Make no mistake, the true star of NHL all-star weekend, like it or not, is the human brain.
As for the faces, the most familiar are missing: Pittsburgh Penguins centre Sidney Crosby because he received a hit to the brain, Washington Capitals winger Alexander Ovechkin because he delivered one.
Head shots, no matter how much the inner hockey world is tiring of hearing about them, have already defined the NHL in 2011 and continue to do so in 2012. At one point last fall, it was possible to put together a better team composed of players with concussions than either of the two teams that will take to the ice here in a non-contact exhibition on Sunday.
And though few seem to know this rather significant fact, there would be no such thing as an all-star game were it not for a severely rattled brain nearly eight decades back.

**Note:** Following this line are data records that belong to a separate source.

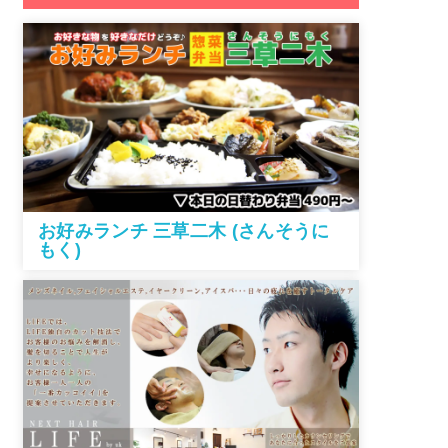
お好みランチ 三草二木 (さんそうに
もく)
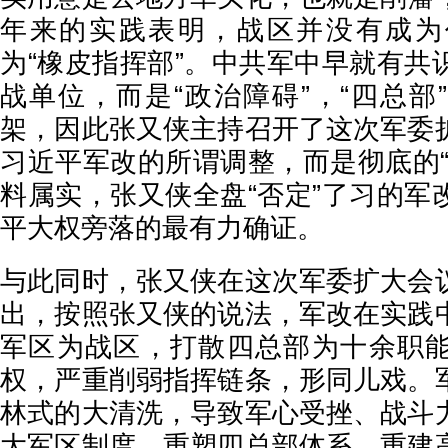
年来的实践表明，战区并没有成为
为“橡皮指挥部”。中共军中早就有共
战单位，而是“政治障碍”，“四总部
架，因此张又侠主持召开了这次军委
习近平军改的所谓调整，而是彻底的“
料属实，张又侠全盘“否定”了习的军
平大权旁落的最有力确证。
与此同时，张又侠在这次军委扩大会
出，按照张又侠的说法，军改在实践
军区为战区，打散四总部为十余职
权，严重削弱指挥链条，形同儿戏。
林式的大清洗，导致军心受挫、战斗
大军区制度，重塑四总部体系，重建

On Dec. 13, 1933, Toronto Maple Leafs forward Irvine (Ace) Bailey – like Crosby, previously a league scoring champion – was run from behind by Boston Bruins defenceman Eddie Shore, the force of the blow fracturing Bailey's skull and instantly ending his hockey career.
So deliberate had been the attack, Boston police said Shore would be charged with manslaughter if Bailey died in hospital, but he recovered following the last rites and brain surgery. The league suspended Shore for 16 games, fully one-third of the then-season.
On Valentine's Day, 1934, a benefit was held for Bailey and his family. The Maple Leafs versus the stars of the other teams raised $20,989.40 – and the NHL all-star concept was born, even if the league did not have its first official such exhibition until 1947.
Bailey was a forgiving man, shaking Shore's hand at the benefit and saying, as it seems hockey players have forever: "It's all part of the game."
Well, perhaps it was, but no more. If brain injuries are indeed part of the game, at some point there will be no game.
This weekend in Ottawa, head shots and what to do about them will be part of every meeting, whether or not the participants admit to it. Concussions have become the dominant topic since Crosby stopped playing more than a year ago, and then stopped again last fall after a brief return and seemingly little contact.
While what is now known about head injuries alarms everyone in the game, it is what is not known that terrifies them.
The Crosby injury, NHL-leading goal scorer Steven Stamkos of the Tampa Bay Lightning says, was "the thing that made it go over the top." If a concussion could sideline, perhaps forever, a player as skilled as Crosby or as tough as Philadelphia Flyers defenceman Chris Pronger, then it has made all players realize they could be next.
Claude Giroux, a leading point-getter up until he was sidelined with a concussion, says it "is just the worst injury." Seven of his Philadelphia teammates have been lost to the injury this year.
For the past three regular-season games, Giroux has worn a new helmet developed by Bauer Hockey Corp. with the help of McGill University research. It is designed to fit snugly, yet have some flex in receiving the sort of glancing, angular blow that first felled Crosby during the 2011 Winter Classic.
Stamkos, too, is trying out the helmet, has worn it in practice and will wear it Sunday in the all-star game. He likes the look, likes the feel. Parents of hockey-playing children might not like the price – $219.99, facial protection extra, when it goes on market this spring – but if it is possible to have better protection for that lump of pink jelly that bounces around in the skull, it would be money well-spent.
"It's not a concussion-proof helmet," Bauer cautions, "because there is no such thing."
True enough, even the best equipment and the strongest suspensions will never completely take the dangers of concussion out of a sport where speed and solid substance will always be a characteristic.
But a great deal can still be done to reduce the dangers to an acceptable level – the current reality rather obviously unacceptable.
Giroux, only 24 and just coming into his own, talked about how remarkably terrible he felt during the handful of games he missed because of concussion. Even coming back, even with this newer, improved helmet on his damaged head, he cannot help but be aware of how fragile a hockey player's career can be.
"You don't want to think about it," he says, "but I do."
And so should every other person who cares about a truly magnificent game.